Scandal, Lisa Kudrow, Darby Stanchfield, Kerry Washington

ABC/Eric McCandless

Warning: We're about to run down the biggest TV moments from Thursday night. If you don't want to be spoiled on a particular show, skip to the next one!

Scandal: Quirlie?! Chuinn?! OK, so their mashed-up name needs some work, but wow, did we not see that Quinn-Charlie pairing coming?! Yeah, that's right: Huck's former B613-er ends up offering mini-Huck (and new gun enthusiast) Quinn some serious tips. And guess who is expressing way too much interest in the life of a person in B613? Remember when Quinn was just the shy, unassuming, totally-in-over-her-head newbie gladiator?

Oh, and Olivia ends the episode by asking Fitz about his role in her mother's death, but he is not down to play her game. "I don't know what you're talking about," he says, but his devastated face admits the truth. 

Glee: They're ba-ack! After enduring four Glee-free weeks, our favorite musically inclined cast returned for the ultimate battle: Lady Gaga v. Katy Perry! While our allegiance remains TBD, the New Directions were quick to choose their sides. Sam used his shirtless—ahem, we mean singing—skills to woo nurse Penny, but love was not in the air for all of our gleeks. Marley and Jake were not the lovey-dovey couple that we remember from last season and Marley has been feeling pressured in the bedroom. How very season-one Puckerman of you Jake—and that was not a compliment. In a skeezeball move, Jake ended up asking the new Santana (apparently her name is Bree?) to go "somewhere private" so he could get his cheating freak on. Not cool, dude.
Meanwhile in New York (aka the only reason we still love Glee), Kurt has decided that it's time for a drastic career move and he's starting a band. Unfortunately only one person showed up for the auditions, but it's OK because it was the legendary Adam Lambert known in the Glee universe as Elliot. Rachel eventually joined the group as well, and the band forever known as Pamela Lansbury was born! 

The Vampire Diaries: Happiness is clearly not on the menu at the Mystic Grill. Not only did Stefan regain all of his painful memories by episode's end (and almost couldn't function under the weight of all of his evildoing and time spent drowning in the safe over the summer), but it was revealed that Amara, Silas' true love, is still alive! And she promptly drains Silas of his blood in order to become mortal. Love sucks, right? Oh, and Katherine is experiencing some less-than-ideal side effects of having her blood drained: Her tooth falls out and her hair is graying. Prayer circle for Katherine at our place and you're all invited!


Colleen Hayes/NBC

Parenthood: Please pass us the tissues while we relive Ryan's second proposal to Amber, during which he says, "My life changed the day that I met you and I don't want to spend another day of it without you." Swoon! And while Amber says yes to Ryan and the engagement ring he bought, we couldn't help but notice a slight hesitation. Hmm...could it have to do with Zach, the dummer of the band recording at the Luncheonette?

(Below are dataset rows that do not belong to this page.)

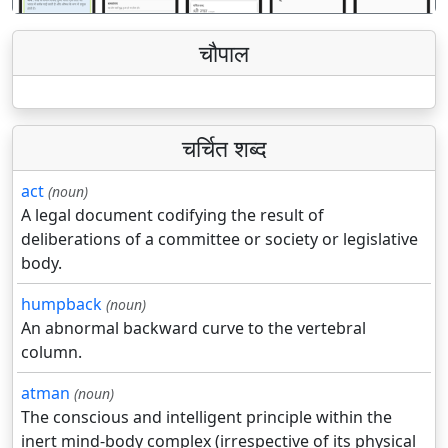
चौपाल
चर्चित शब्द
act
(noun)
A legal document codifying the result of
deliberations of a committee or society or legislative
body.
humpback
(noun)
An abnormal backward curve to the vertebral
column.
atman
(noun)
The conscious and intelligent principle within the
inert mind-body complex (irrespective of its physical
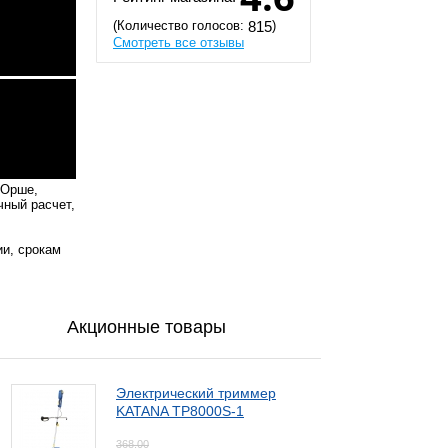
(Количество голосов:
)
815
Смотреть все отзывы
 Орше,
чный расчет,
ии, срокам
Акционные товары
Электрический триммер
KATANA TP8000S-1
368,00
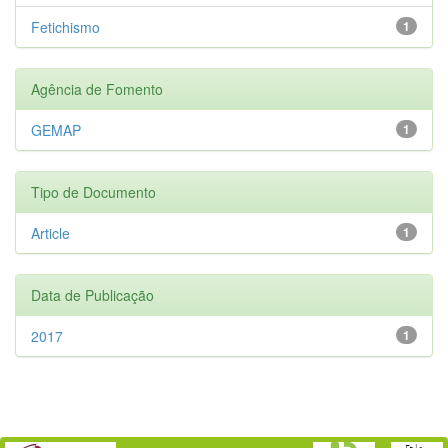
Fetichismo
1
Agência de Fomento
GEMAP
1
Tipo de Documento
Article
1
Data de Publicação
2017
1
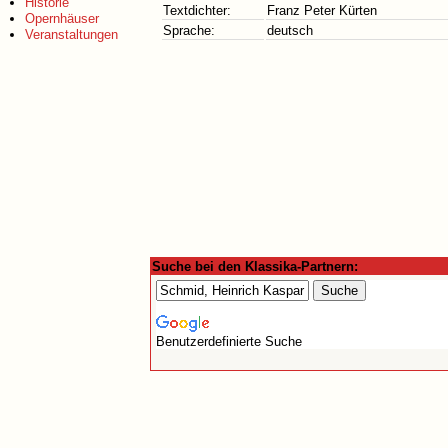
Historie
Textdichter:
Franz Peter Kürten
Opernhäuser
Sprache:
deutsch
Veranstaltungen
Suche bei den Klassika-Partnern:
Benutzerdefinierte Suche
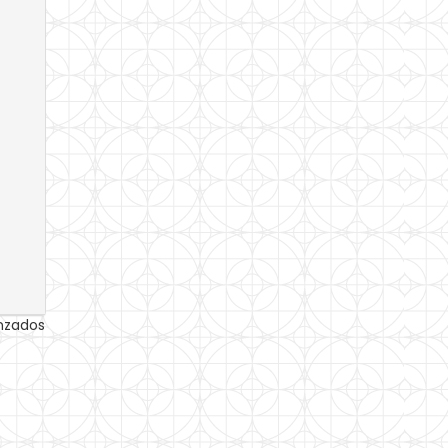
anzados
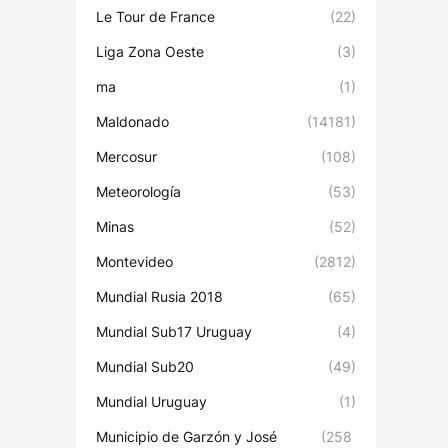
Le Tour de France
(22)
Liga Zona Oeste
(3)
ma
(1)
Maldonado
(14181)
Mercosur
(108)
Meteorología
(53)
Minas
(52)
Montevideo
(2812)
Mundial Rusia 2018
(65)
Mundial Sub17 Uruguay
(4)
Mundial Sub20
(49)
Mundial Uruguay
(1)
Municipio de Garzón y José
(258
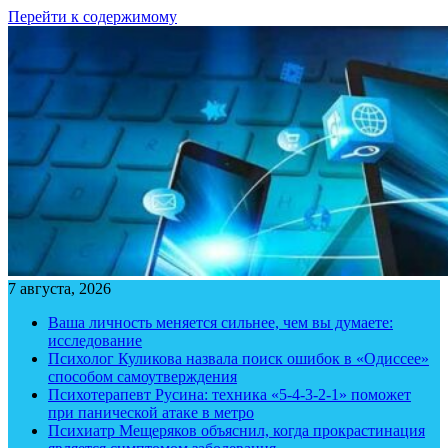
Перейти к содержимому
7 августа, 2026
Ваша личность меняется сильнее, чем вы думаете:
исследование
Психолог Куликова назвала поиск ошибок в «Одиссее»
способом самоутверждения
Психотерапевт Русина: техника «5-4-3-2-1» поможет
при панической атаке в метро
Психиатр Мещеряков объяснил, когда прокрастинация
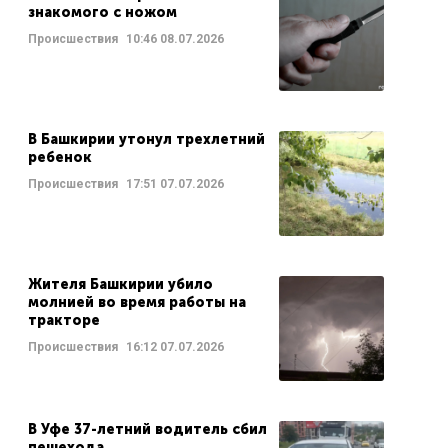
знакомого с ножом
Происшествия
10:46
08.07.2026
В Башкирии утонул трехлетний
ребенок
Происшествия
17:51
07.07.2026
Жителя Башкирии убило
молнией во время работы на
тракторе
Происшествия
16:12
07.07.2026
В Уфе 37-летний водитель сбил
пешехода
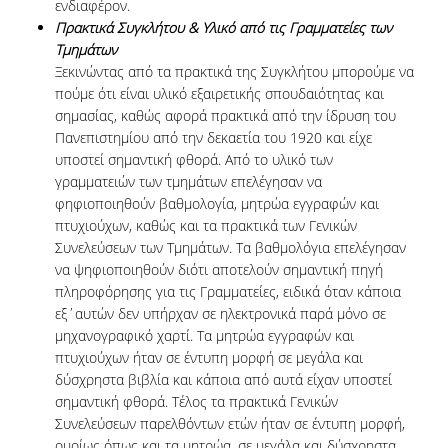
ενδιαφέρον.
ΒΙΒΛΙΟΜΕΤΡΙΑ
Πρακτικά Συγκλήτου & Υλικό από τις Γραμματείες των
WOS
Τμημάτων
Ξεκινώντας από τα πρακτικά της Συγκλήτου μπορούμε να
SCOPUS
πούμε ότι είναι υλικό εξαιρετικής σπουδαιότητας και
σημασίας, καθώς αφορά πρακτικά από την ίδρυση του
GOOGLE SCHOLAR
Πανεπιστημίου από την δεκαετία του 1920 και είχε
υποστεί σημαντική φθορά. Από το υλικό των
MICROSOFT ACADEMIC
γραμματειών των τμημάτων επελέγησαν να
SEARCH
φηφιοποιηθούν βαθμολογία, μητρώα εγγραφών και
πτυχιούχων, καθώς και τα πρακτικά των Γενικών
INCITES JOURNAL
Συνελεύσεων των Τμημάτων. Τα βαθμολόγια επελέγησαν
CITATION REPORTS
να ψηφιοποιηθούν διότι αποτελούν σημαντική πηγή
πληροφόρησης για τις Γραμματείες, ειδικά όταν κάποια
ΑΚΑΔΗΜΑΪΚΗ ΓΩΝΙΑ
ΜΑΘΗΣΗΣ
εξ΄αυτών δεν υπήρχαν σε ηλεκτρονικά παρά μόνο σε
μηχανογραφικό χαρτί. Τα μητρώα εγγραφών και
AUEB WEB ARCHIVE
πτυχιούχων ήταν σε έντυπη μορφή σε μεγάλα και
δύσχρηστα βιβλία και κάποια από αυτά είχαν υποστεί
ΣΥΝΕΡΓΕΙΕΣ
σημαντική φθορά. Τέλος τα πρακτικά Γενικών
Συνελεύσεων παρελθόντων ετών ήταν σε έντυπη μορφή,
ομοίως όπως και τα μητρώα, σε μεγάλα και δύσχρηστα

Grey's Anatomy: Why, why, why is Shonda Rhimes torturing us by having Meredith and Cristina's friendship on such shaky ground when it's the latter's final season?! In an attempt to prove to Cristina that she's a great doc, Meredith goes a bit too far during a surgery, causing Alex to step in. Yikes! And when Cristina asked her person if she could use her new 3D printer to save a baby's life, she was brutally rebuffed by Mer. Too bad Cristina and Ross take matters into their own hands, using the printer without Mer's position. Of course, Mer just happens to stumble upon the partners-in-crime, well...committing their crime!

Reign, Toby Regbo, Torrance Coombs

Bernard Walsh/The CW

Reign: It's been real, it's been good, but it ain't been real good, Tomas! After charming Mary into an engagement last week, the bastard son of the king of Portugal reveals himself as an arrogant, chauvinistic jerk-face (who killed his first wife, by the way). What a winner!  Also, he's the one who had the English ambush Bash, almost killing our favorite bastard in the process.

Natch, he had to die. Which he did when Prince Francis kills him (our future king's first kill). But all's well that ends well as King Henry tells the King of Portugal that Tomas died protecting Francis and the show made a cheeky reference as to why Tomas never appeared in the pages of history books.

Once Upon a Time in Wonderland: Big reveal alert: Will left Wonderland because of a girl who broke his heart: Anastasia aka the Red Queen! "If I'm a fool, it's because you've made me one," Will says to her. Hell hath no fury like the Knave scorned! And though he avoided a beheading, Jafar totally Hocus Pocus'd Will, aka he turned him to stone! So. Not. Cool.